Due to my low tolerance for Cisplatin, my medicine oncologist made a change up last week. He decided that because I nearly had a heart attack with the 100 mg dose of the chemo drug, that rather than do the high dose every 21 days. We would change things up a bit and give me a 40 mg once a week.
Come again?
Initially when he said this I thought to myself, "Please just kill me now. There's no way that I can do chemo every week. I am a weak lady. I admit I am not as strong as I thought I was. I can't do it. Please don't make me do it."
What I said was, "Why?"
Dr. S replied that because my body does tolerate the drug very well, hopefully the lower dose- to be monitored more closely, would keep things from getting as bad as they did. Basically my white counts shot to the basement and my potassium was nowhere to be found.
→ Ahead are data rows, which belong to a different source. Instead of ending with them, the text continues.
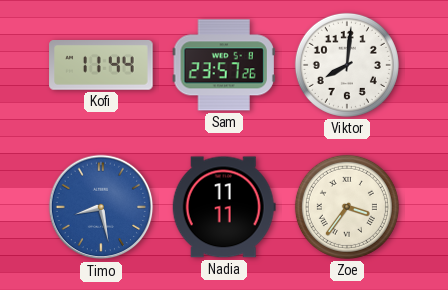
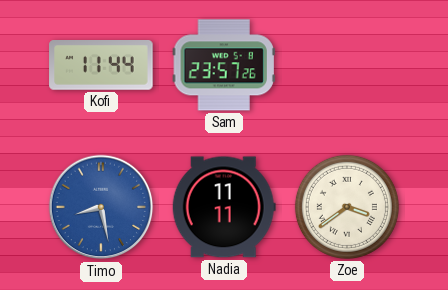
Viktor: 8:01 -> none
Zoe: 3:36 -> 3:39
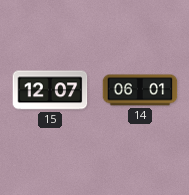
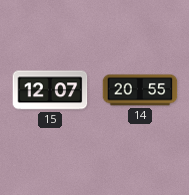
14: 06:01 -> 20:55
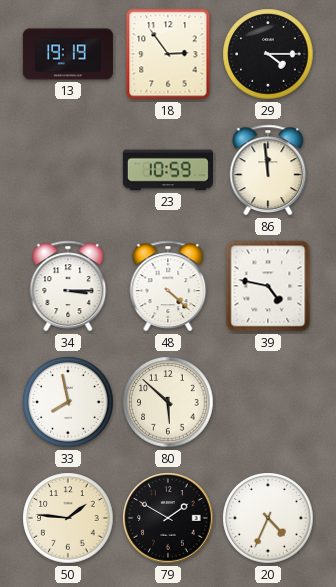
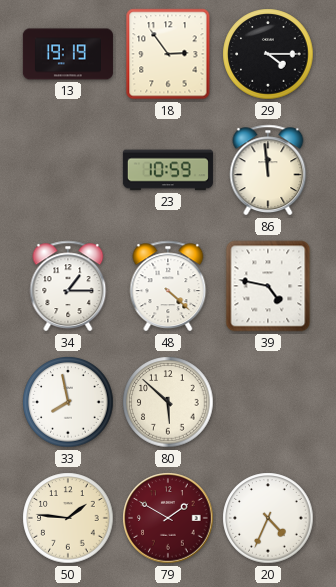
34: 3:15 -> 1:15
79 dial: black -> burgundy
So, last Tuesday I started the first of three lower doses. I'm not going to lie. It was terrible. Reason being is that my stomach does not tolerate liquid toxin at all. I'm pretty sure that no one's does. Please keep in mind that I know I am blessed. My worst side effects have been: nausea and epic diarrhea. When I say EPIC.....there's no joke. I'm very blessed in terms of side effects. While my hair has continued to thin, and come out in bits here and there, I am not bald. I don't have mouth sores. I can eat, given the right meds, and I have so much support that I should never complain.
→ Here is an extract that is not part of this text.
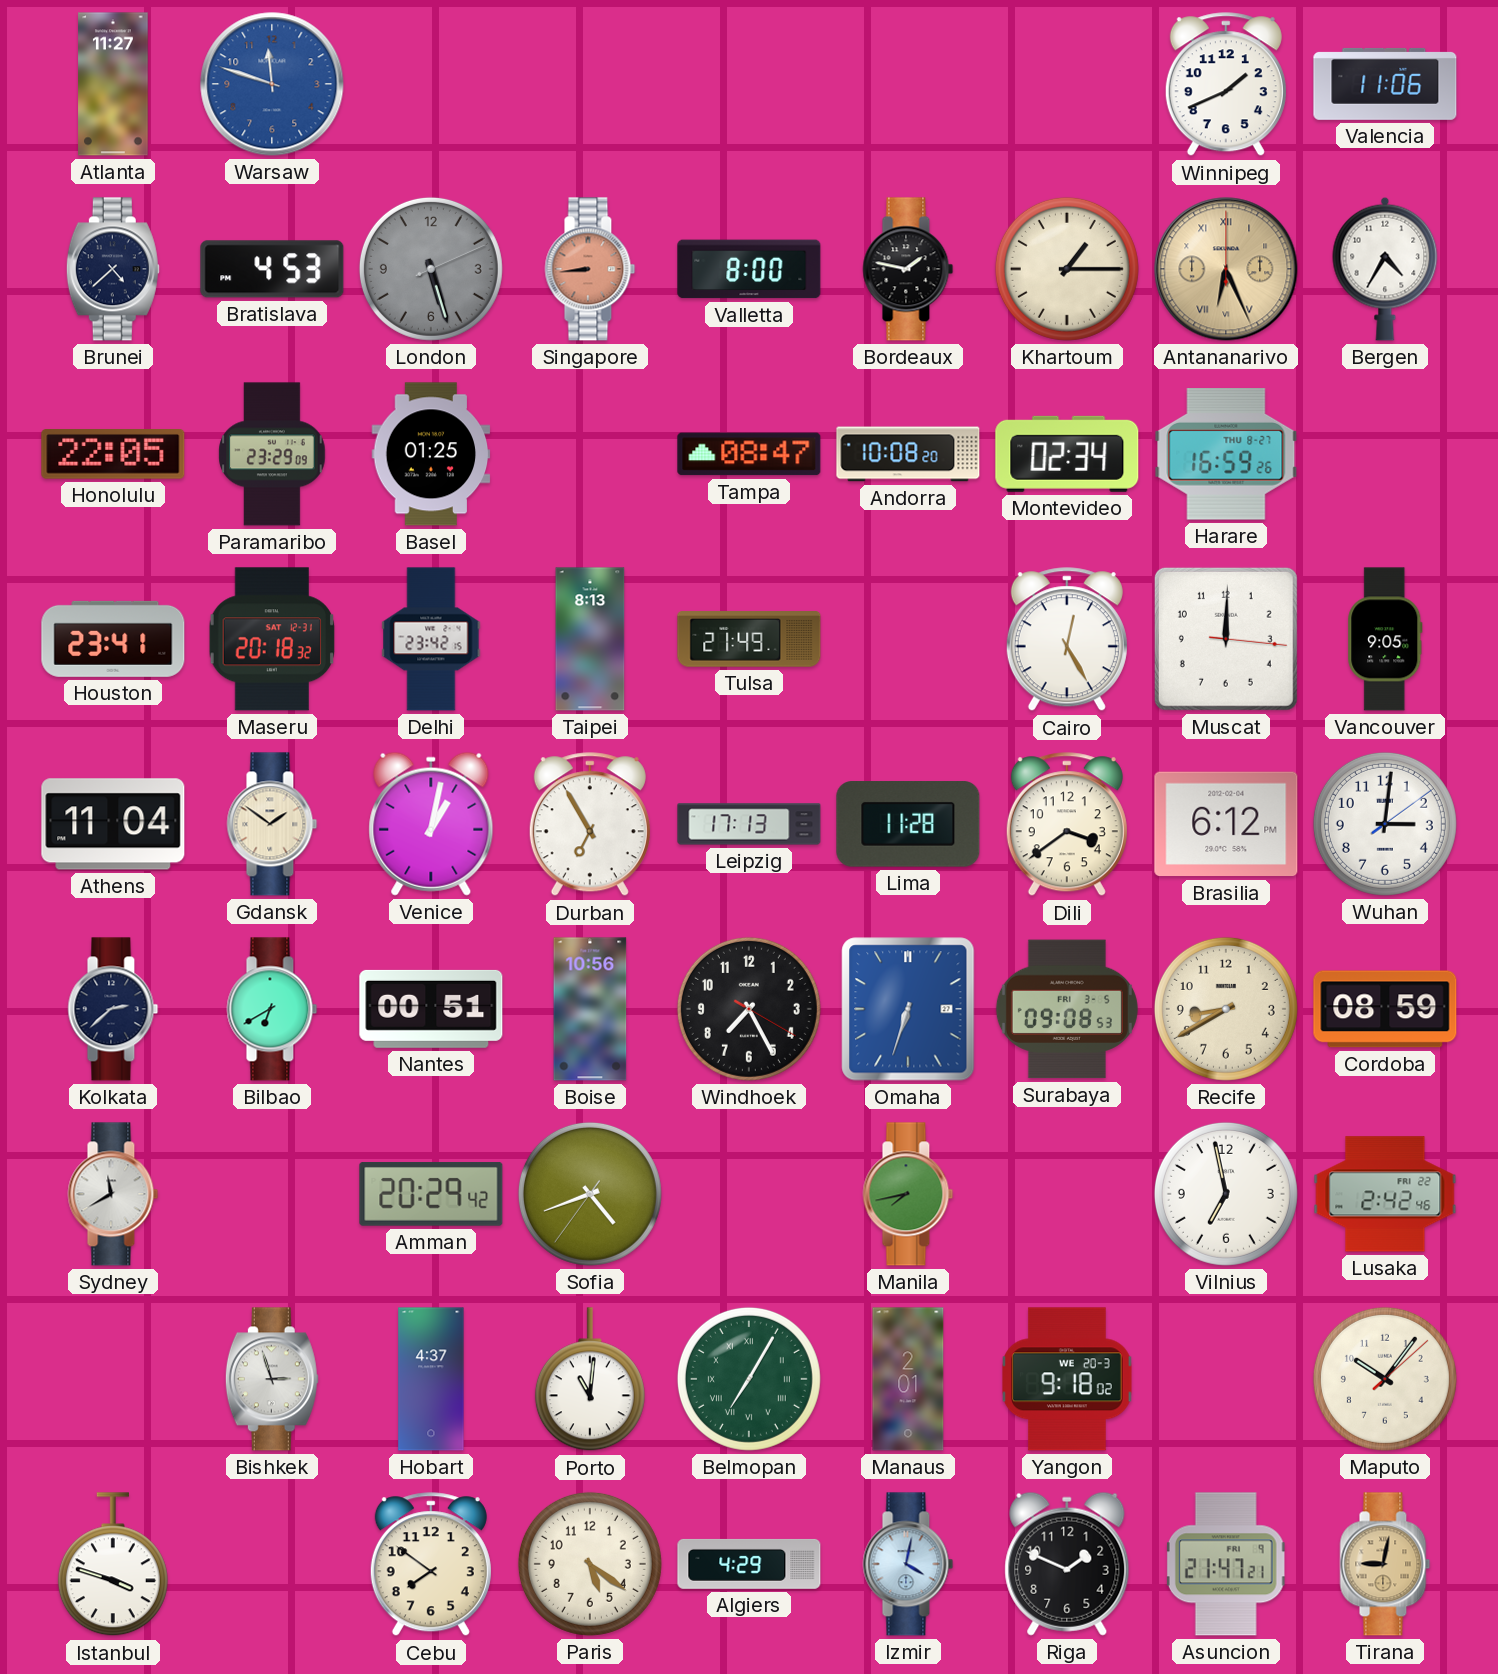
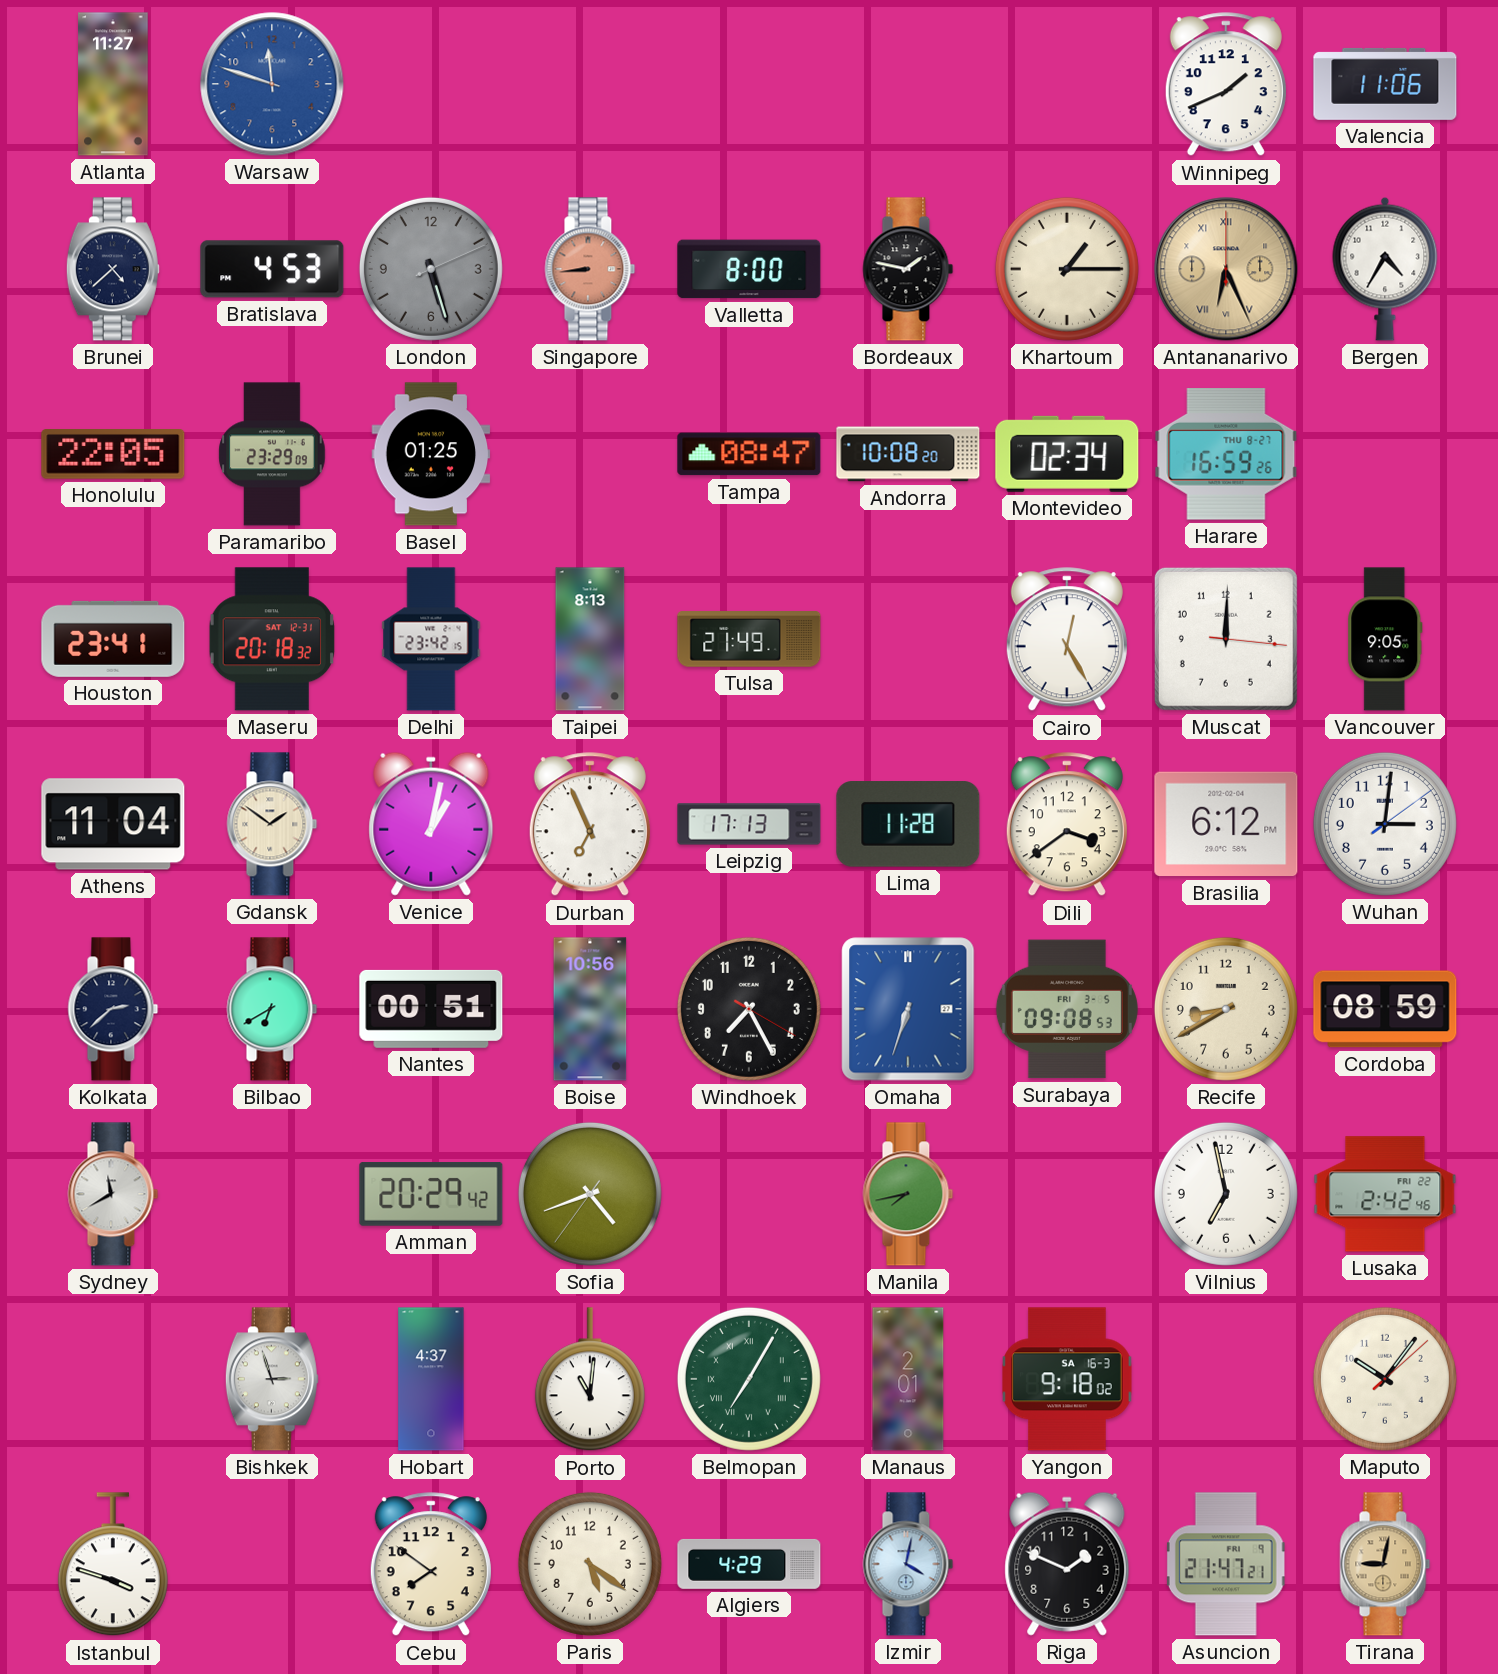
Durban: 6:55 -> 6:56
Yangon date: WE 20-3 -> SA 16-3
And I won't complain. I'll just let you know that when I say my tub and my bed have been my friend...they really have. I've also gotten to know the bathrooms in the Coolidge Walmart, and Sonic really well, and I'm not ashamed.
Today was my second round of weekly chemo. That means I just have one more round to survive and attempt to not have my rectum blown out by brachy-therapy. Also to date, I only have 6 more external radiation treatments to go. While I won't be 100% for Halloween, I should be doing much better come Thanksgiving and for that I am eternally grateful.
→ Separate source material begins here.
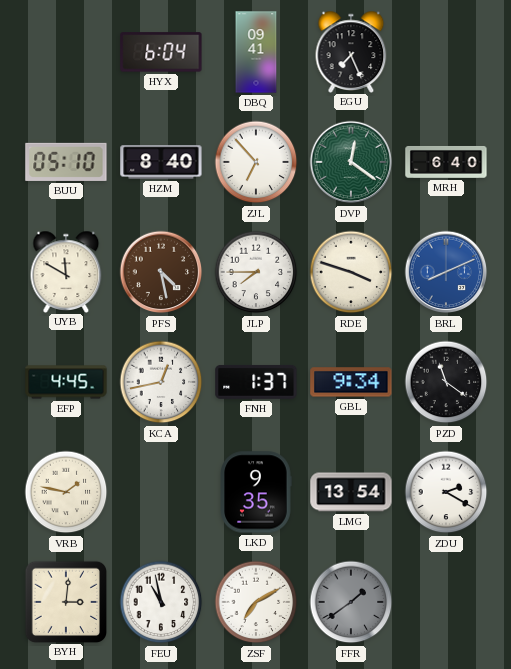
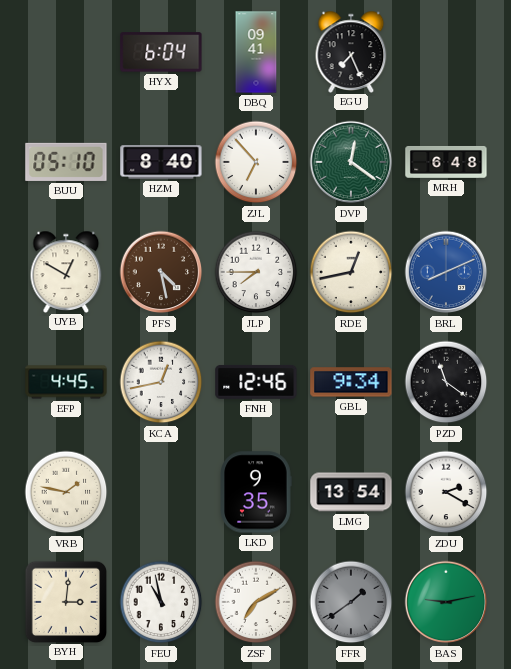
MRH: 6:40 -> 6:48
UYB: 11:50 -> 12:50
RDE: 3:48 -> 12:43
FNH: 1:37 -> 12:46
BAS: none -> 9:13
Also on another happy side note: the tumor is shrinking ahead of schedule.
Truly, what is there to complain about? Absolutely nothing. While it is not all sunshine and lollipops, it's definitely not gloom and doom. Two weeks from now I am hoping to have all my treatments wrapped up and this part of fighting cancer just a memory with many bright spots.
But for now, I'm going to enjoy the fact that my parents are here. My Dad is making the best dinners & breakfasts. Seriously, they are THAT GOOD! My Mom and I laughed so hard today at chemo that the nurses had to come and ask what was so funny (we were playing this card game where I got to steal her twin boys...ha ha!) and Coach's team had a super sweet Homecoming victory. My life is good, my kids are happy, and I will continue to take one day at a time. Happy memories & future plans! ~Kami
3 comments:
Glad you are hanging in there, and glad the tumor is checking out ahead of schedule!!
I love you. Remember that it is okay to have a bad day and complain a little--no one will fault you for it! But, I do love that you are staying positive and trying to see the blessings in it all. Miracles and blessings are amazing. You are a warrior! xoxo
Kami, I just wanted to let you know that Susanne and I have been including you in all of our prayers since we first learned about your illness (maybe three weeks ago). Your courage and attitude are wonderful!